About
An HTTP filter plugin that inspects incoming requests against a set of configured path-matcher rules to identify the LLM provider API in use (OpenAI Chat Completions, Anthropic Messages, or a custom OpenAI-compatible API). Once a rule matches, the filter:
- Parses the request body to extract the model name and streaming flag, then writes them to Envoy's dynamic filter metadata.
- Parses the response body (JSON for non-streaming, SSE for streaming) to extract token-usage information and writes it to filter metadata.
- Records Envoy metrics (counters and histograms) for request counts, token usage, time-to-first-token (TTFT), and time-per-output-token (TPOT).

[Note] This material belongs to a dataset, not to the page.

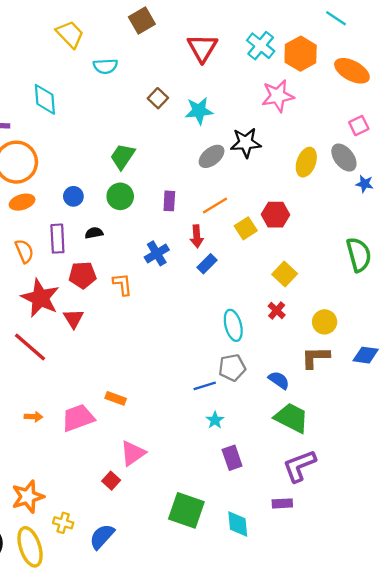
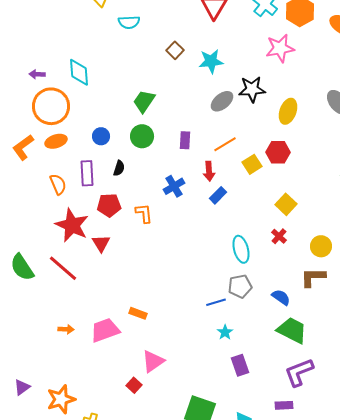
cyan diamond: (45, 99) -> (79, 72), moved
yellow ellipse: (306, 162) -> (288, 111), moved
black semicircle: (94, 233) -> (119, 168), turned 119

Requests whose path does not match any rule are passed through without modification.
If no rule is explicitly configured for OpenAI or Anthropic, the filter automatically
adds default suffix-matcher rules for /v1/chat/completions (OpenAI) and
/v1/messages (Anthropic), so it works out of the box with no configuration.
Metadata Keys
All keys are written under the configured metadata_namespace
(default: io.builtonenvoy.llm-proxy).
| Key | Type | Description |
|---|---|---|
kind |
string | API kind: "openai", "anthropic", or "custom" |
model |
string | Model name extracted from the request body |
is_stream |
bool | Whether the request asks for a streaming (SSE) response |
input_tokens |
uint32 | Input / prompt token count from the response |
output_tokens |
uint32 | Output / completion token count from the response |
total_tokens |
uint32 | Total token count from the response |
request_ttft |
int64 | Time to first token in milliseconds |
request_tpot |
int64 | Average time per output token in milliseconds |
Metrics
All metrics are tagged with kind and model labels.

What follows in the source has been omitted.